The Church’s role is to help people to heaven by teaching and sanctifying. Of course, people can ignore the teaching and reject the grace. If they do and end up in hell, they go there by their own choice.

Excommunication is a Church penalty which excludes a notorious sinner or someone grossly disobedient from the communion of the faithful. It doesn’t mean the person ceases to be a Christian. Its purpose is to warn the individual that he risks losing his soul unless he repents.

We’ve seen examples of excommunication in our own time.

In 1953 some bishops in China ordained new bishops without the approval of Pope Pius XII. The ordaining bishops and those they ordained were excommunicated under a provision of canon law which stated that episcopal ordinations may be performed only with the pope’s approval.
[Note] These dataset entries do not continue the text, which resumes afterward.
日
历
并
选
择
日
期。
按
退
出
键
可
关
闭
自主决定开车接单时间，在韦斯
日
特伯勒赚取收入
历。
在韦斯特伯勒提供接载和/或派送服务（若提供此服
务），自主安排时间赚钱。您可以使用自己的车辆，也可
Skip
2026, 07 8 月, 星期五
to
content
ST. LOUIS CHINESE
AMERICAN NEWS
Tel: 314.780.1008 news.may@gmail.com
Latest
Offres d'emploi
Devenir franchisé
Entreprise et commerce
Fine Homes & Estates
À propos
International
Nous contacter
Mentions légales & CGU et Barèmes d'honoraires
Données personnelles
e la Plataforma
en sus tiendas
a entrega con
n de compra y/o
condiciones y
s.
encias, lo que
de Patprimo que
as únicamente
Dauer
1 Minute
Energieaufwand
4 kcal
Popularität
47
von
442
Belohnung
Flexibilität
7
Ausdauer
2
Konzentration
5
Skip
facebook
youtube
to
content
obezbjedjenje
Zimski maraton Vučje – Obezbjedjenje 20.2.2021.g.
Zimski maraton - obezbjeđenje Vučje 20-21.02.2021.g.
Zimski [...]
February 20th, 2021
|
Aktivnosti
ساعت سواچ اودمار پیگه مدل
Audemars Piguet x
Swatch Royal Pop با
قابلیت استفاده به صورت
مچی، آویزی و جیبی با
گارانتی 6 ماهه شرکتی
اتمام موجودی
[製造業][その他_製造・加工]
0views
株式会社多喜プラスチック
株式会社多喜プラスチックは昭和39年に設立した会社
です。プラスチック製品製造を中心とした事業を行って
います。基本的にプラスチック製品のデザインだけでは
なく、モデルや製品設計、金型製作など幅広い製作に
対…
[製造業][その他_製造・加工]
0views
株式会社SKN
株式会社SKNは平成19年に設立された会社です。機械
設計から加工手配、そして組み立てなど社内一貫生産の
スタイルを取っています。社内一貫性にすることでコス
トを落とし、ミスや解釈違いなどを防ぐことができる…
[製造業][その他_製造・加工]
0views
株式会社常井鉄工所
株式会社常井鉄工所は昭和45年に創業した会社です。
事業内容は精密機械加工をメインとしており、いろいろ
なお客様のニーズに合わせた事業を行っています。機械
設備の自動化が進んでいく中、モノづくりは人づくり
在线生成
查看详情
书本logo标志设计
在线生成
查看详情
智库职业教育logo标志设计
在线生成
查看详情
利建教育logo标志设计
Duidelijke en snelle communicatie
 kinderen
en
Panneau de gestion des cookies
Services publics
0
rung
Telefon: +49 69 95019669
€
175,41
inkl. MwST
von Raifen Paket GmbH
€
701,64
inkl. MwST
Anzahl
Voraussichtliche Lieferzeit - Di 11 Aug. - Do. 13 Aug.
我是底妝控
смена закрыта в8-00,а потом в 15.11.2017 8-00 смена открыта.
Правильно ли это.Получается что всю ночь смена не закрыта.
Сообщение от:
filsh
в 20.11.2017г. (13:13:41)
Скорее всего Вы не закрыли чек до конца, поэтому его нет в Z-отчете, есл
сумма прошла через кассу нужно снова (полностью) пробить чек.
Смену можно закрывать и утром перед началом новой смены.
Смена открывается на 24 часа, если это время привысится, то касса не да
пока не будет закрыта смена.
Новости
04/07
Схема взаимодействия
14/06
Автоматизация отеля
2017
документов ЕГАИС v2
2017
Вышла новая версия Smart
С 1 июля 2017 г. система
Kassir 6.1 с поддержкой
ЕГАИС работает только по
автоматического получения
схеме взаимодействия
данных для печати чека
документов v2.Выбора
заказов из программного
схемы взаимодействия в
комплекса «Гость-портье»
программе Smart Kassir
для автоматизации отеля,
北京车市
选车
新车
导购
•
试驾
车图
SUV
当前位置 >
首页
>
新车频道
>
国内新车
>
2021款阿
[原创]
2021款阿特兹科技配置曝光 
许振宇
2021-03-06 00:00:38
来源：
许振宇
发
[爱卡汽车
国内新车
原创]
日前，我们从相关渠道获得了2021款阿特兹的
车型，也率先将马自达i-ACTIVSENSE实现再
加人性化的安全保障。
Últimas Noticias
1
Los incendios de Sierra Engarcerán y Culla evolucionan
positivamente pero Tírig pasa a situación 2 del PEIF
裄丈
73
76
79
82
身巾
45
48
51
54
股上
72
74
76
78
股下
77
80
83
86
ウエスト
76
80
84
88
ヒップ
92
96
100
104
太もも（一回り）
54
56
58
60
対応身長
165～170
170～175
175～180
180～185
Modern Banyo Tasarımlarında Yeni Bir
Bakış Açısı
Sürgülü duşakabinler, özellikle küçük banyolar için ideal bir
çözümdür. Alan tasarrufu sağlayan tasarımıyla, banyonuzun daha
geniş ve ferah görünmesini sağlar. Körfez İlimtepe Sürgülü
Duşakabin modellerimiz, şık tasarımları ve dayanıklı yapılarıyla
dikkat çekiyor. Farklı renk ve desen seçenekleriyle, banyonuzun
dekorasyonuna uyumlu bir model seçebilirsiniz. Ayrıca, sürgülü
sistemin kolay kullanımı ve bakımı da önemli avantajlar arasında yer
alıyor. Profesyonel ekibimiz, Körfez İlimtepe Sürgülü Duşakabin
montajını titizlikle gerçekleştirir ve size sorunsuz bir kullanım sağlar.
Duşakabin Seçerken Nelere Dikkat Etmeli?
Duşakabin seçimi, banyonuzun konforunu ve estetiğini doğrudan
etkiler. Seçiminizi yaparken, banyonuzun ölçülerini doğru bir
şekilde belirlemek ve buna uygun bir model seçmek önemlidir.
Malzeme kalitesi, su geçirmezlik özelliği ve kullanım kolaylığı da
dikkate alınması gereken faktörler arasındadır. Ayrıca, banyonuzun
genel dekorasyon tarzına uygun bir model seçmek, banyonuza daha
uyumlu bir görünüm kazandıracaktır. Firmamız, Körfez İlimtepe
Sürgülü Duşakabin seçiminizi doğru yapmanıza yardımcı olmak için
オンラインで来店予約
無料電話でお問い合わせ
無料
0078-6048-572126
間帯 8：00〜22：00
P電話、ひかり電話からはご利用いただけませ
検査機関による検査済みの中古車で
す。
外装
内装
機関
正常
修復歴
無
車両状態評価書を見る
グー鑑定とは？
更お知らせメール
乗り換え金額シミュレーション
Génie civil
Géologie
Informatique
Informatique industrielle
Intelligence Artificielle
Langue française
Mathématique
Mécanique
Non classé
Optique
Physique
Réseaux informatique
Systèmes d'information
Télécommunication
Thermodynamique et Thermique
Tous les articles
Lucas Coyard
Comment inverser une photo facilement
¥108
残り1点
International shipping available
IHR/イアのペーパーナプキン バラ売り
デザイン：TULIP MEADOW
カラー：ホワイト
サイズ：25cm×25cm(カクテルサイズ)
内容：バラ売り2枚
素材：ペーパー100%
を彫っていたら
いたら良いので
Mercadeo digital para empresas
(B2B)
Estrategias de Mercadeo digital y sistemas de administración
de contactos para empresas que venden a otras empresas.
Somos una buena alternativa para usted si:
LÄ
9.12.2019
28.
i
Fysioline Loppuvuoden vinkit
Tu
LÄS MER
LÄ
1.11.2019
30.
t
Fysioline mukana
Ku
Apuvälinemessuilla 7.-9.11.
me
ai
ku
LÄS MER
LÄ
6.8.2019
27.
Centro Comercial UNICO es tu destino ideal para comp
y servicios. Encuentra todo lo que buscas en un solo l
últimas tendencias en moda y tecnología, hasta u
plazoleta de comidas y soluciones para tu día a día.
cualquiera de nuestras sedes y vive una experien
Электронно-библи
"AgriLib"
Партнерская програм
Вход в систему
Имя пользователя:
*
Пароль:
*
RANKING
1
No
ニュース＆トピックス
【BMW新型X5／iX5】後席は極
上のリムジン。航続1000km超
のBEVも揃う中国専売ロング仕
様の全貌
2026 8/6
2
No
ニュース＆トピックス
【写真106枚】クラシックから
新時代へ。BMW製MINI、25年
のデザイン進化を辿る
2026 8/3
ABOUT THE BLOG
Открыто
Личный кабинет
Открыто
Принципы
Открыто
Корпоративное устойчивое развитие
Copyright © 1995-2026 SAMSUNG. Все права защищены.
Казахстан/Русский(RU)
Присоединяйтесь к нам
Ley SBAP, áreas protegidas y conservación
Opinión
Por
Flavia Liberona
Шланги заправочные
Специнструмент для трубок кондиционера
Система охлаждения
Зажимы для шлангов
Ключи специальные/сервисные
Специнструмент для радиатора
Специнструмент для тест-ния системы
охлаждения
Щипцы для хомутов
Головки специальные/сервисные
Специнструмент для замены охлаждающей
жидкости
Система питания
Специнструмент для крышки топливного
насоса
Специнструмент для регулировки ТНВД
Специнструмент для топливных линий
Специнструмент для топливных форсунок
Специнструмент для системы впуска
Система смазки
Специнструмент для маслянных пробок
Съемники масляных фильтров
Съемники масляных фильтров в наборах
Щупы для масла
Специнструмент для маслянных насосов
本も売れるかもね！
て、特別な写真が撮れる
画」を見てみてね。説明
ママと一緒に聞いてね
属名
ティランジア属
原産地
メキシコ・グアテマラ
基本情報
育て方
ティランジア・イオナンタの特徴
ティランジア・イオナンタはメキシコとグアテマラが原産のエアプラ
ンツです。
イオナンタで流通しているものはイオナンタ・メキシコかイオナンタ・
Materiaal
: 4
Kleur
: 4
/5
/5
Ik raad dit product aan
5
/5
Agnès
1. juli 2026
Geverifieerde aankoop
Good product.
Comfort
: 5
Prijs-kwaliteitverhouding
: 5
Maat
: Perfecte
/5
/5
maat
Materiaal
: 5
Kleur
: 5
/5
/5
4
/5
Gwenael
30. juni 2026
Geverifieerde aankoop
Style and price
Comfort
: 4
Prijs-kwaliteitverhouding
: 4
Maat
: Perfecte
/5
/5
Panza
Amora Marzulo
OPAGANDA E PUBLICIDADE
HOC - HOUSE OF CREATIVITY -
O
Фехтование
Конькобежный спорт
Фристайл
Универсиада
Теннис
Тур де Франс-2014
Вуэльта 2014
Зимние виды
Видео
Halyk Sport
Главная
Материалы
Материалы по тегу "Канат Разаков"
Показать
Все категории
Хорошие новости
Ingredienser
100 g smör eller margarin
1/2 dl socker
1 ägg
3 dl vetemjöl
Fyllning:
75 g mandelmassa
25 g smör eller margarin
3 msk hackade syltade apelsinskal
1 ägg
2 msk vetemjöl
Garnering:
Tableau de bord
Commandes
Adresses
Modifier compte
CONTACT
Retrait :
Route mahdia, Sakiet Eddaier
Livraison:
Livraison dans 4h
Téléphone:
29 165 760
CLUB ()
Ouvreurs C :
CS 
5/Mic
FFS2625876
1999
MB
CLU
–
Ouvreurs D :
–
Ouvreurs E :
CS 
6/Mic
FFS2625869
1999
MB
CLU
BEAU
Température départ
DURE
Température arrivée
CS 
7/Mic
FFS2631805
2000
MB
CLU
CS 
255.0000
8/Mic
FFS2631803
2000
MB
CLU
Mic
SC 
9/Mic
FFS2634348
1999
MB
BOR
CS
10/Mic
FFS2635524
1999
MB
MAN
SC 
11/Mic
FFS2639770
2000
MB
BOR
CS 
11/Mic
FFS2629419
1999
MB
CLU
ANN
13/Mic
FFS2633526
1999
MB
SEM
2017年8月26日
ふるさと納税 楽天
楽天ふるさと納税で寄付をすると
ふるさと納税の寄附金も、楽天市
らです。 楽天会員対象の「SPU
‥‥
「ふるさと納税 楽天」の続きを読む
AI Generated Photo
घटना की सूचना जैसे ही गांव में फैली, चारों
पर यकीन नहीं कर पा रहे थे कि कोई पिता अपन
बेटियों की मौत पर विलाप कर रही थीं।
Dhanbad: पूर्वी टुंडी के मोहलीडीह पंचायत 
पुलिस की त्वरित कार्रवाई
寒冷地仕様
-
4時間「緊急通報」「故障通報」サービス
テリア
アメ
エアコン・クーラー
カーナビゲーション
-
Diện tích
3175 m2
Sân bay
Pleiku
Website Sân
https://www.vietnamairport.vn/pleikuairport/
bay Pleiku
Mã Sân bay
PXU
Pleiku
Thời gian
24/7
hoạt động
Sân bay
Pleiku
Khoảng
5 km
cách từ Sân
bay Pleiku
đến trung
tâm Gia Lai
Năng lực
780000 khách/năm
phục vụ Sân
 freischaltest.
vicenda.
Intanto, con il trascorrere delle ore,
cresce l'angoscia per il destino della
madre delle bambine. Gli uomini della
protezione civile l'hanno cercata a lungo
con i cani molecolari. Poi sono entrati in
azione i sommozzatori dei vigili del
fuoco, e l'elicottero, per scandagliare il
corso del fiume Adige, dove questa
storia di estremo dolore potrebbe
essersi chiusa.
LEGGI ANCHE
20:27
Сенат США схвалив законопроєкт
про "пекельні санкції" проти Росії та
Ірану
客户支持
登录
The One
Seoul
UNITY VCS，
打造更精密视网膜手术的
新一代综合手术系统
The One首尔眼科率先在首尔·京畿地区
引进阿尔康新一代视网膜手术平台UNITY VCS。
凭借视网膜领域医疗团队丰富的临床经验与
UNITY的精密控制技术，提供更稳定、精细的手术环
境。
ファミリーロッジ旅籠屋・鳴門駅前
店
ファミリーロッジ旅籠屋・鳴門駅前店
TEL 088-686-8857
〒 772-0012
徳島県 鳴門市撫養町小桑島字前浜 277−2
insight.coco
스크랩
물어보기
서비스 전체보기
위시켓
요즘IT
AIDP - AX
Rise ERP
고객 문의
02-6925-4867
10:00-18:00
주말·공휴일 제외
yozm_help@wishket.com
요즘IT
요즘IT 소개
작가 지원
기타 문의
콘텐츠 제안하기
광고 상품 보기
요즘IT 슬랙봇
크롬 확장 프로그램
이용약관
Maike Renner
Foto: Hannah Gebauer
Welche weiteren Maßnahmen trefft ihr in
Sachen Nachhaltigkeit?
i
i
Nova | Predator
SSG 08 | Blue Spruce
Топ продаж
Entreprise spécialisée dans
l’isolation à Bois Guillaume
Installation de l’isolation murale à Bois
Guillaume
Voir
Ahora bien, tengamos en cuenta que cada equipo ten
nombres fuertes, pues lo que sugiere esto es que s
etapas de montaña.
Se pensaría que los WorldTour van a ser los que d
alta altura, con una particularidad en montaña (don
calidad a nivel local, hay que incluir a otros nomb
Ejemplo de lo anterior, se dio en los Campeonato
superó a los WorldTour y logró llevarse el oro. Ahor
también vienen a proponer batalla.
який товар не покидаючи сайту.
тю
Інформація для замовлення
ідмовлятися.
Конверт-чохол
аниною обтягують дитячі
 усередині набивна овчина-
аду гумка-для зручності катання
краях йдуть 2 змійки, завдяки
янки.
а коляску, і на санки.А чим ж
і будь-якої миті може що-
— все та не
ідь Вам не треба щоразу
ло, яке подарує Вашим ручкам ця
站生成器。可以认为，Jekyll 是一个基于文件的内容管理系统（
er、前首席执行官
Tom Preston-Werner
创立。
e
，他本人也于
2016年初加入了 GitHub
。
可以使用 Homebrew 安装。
These new bishops had been ordained for the Chinese Patriotic Church, a government-controlled offshoot of the Catholic Church. Other Chinese bishops remained loyal to Rome and found themselves imprisoned – the penalty for loyalty to Church authority.

In 1988 Archbishop Marcel Lefebvre ordained new bishops to oversee the religious society he had founded. The ordinations were done against the wishes of John Paul II, and Archbishop Lefebvre, another ordaining bishop, and three new bishops were excommunicated automatically. In this case and the Chinese case, people were excommunicated not for teaching heresy, but for gross disobedience.

Excommunication is rarely used nowadays. At one time, it’s true, it was used too frequently, and the Council of Trent warned bishops to be more careful in its application. The Council said excommunication must be used sparingly. Its purpose is to bring the wayward back to the practice of the faith and to obedience. If excommunication is wielded cruelly, it will lose its effectiveness and may do more harm than good.

Now to a corollary.

When Paul said that anyone preaching a heretical gospel would be anathema (Gal 1:8), he didn’t condemn the person to hell. He labeled that individual a false teacher. When the Church, in an official decree at a council, accompanies its decisions with anathemas, it’s merely doing the same thing as Paul. It’s saying, “And anyone who teaches otherwise is a false teacher.”

It is not condemning anyone to hell.